[Saved entries]
________________________

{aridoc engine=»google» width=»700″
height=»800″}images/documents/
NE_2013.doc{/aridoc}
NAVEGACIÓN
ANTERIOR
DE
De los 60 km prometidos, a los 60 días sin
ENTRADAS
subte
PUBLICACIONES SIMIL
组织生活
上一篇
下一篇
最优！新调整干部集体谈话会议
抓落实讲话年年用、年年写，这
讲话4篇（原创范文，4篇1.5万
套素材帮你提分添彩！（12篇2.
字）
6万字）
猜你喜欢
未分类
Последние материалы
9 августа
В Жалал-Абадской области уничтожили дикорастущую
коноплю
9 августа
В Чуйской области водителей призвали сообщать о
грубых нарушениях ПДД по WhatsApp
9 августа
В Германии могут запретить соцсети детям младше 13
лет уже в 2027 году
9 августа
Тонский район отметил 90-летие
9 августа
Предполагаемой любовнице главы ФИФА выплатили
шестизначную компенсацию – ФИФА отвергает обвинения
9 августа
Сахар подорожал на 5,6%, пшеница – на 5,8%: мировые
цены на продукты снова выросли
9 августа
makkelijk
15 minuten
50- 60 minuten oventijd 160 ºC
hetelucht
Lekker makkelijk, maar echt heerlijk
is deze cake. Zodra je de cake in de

________________________

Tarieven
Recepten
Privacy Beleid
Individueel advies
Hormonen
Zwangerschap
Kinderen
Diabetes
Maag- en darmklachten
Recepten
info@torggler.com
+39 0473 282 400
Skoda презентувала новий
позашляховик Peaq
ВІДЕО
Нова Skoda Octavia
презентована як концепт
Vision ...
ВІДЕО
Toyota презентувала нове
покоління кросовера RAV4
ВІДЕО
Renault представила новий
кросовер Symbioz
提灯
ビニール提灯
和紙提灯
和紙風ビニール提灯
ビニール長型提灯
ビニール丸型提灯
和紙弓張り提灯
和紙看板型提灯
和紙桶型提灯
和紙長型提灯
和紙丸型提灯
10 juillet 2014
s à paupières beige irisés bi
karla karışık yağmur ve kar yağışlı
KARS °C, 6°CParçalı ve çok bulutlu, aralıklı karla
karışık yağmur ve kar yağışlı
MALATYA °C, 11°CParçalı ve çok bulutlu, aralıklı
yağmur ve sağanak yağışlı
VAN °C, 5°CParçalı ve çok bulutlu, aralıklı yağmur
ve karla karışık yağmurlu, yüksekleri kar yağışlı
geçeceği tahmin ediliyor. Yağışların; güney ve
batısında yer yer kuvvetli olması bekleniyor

________________________

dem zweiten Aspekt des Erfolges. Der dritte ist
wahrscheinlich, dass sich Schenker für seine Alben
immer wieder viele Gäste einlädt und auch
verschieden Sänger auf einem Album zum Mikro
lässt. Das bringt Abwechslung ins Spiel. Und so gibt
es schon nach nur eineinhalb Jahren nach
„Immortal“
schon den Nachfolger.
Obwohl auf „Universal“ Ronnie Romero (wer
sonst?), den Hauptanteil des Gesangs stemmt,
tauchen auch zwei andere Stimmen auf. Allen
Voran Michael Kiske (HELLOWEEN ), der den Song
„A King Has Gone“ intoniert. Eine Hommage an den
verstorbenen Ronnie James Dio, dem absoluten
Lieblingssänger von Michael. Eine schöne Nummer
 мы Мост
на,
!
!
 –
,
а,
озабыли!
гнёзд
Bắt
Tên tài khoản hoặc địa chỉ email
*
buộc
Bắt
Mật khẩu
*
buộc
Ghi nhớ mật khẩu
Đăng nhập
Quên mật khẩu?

________________________

§ Your instructions
From the records above, repeat exactly the lines from the one with "Tên tài khoản hoặc địa chỉ email" through the one with "Quên mật khẩu?", both included.

§ Solution below
Tên tài khoản hoặc địa chỉ email
*
buộc
Bắt
Mật khẩu
*
buộc
Ghi nhớ mật khẩu
Đăng nhập
Quên mật khẩu?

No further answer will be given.